Öztürk, Bahçeli'nin hazır olduğunu söylediğini ancak diğer muhalefet partilerinin milletvekillerinin bu durumdan rahatsız olduğunu belirtiyor. "Kapısına gitmemek yanlısıyız" diyen milletvekillerinin görüşlerini aktaran gazeteci, parti liderlerinin belirleyici olduğunu vurguluyor. AKP ve MHP'de liderlere karşı farklı görüş beyan etmenin mümkün olmadığını söyleyen Öztürk, CHP gibi partilerde ise farklı seslerin çıkabildiğini ekliyor.
Gazeteci, herkesin bir sonraki cumhurbaşkanlığı seçimini düşündüğünü belirtiyor. Adayların yavaş yavaş netleştiğini ifade eden Öztürk, anayasa değişikliği ve erken seçim konularının kulislerde sıkça konuşulduğunu söylüyor. Oyları artırma çabalarını işaret eden gazeteci, Halk İttifakı ortaklarının yakın zamana kadar Dem Parti'ye karşı sert tutum sergilerken şimdi yakın ilişkiler kurduğunu belirtiyor. Seçim sonrası kayyum atamalarından en çok Dem Parti üyelerinin etkilendiğini hatırlatan Öztürk, bu değişimin seçim hesaplarıyla ilgili olabileceğini ima ediyor.

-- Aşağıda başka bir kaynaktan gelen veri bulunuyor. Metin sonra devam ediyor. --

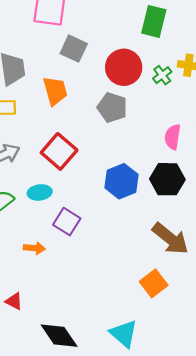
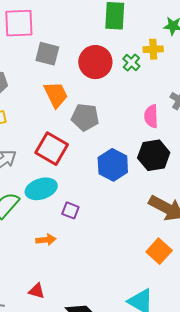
orange trapezoid: (55, 91) -> (56, 95), moved
gray pentagon: (112, 107) -> (85, 117), moved
cyan ellipse: (40, 192) -> (41, 189), size x1.4
purple square: (67, 222) -> (70, 210), size x0.7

Bu tartışmalar, Türkiye'nin siyasi geleceğine dair belirsizlikleri artırırken, hukuk, demokrasi ve ittifak dinamikleri etrafında dönen kulisler daha da kızışıyor. Avrupa kararlarının iç politikaya yansımaları, liderlerin açıklamaları ve komisyon hareketliliği, önümüzdeki günleri şekillendirecek gibi görünüyor.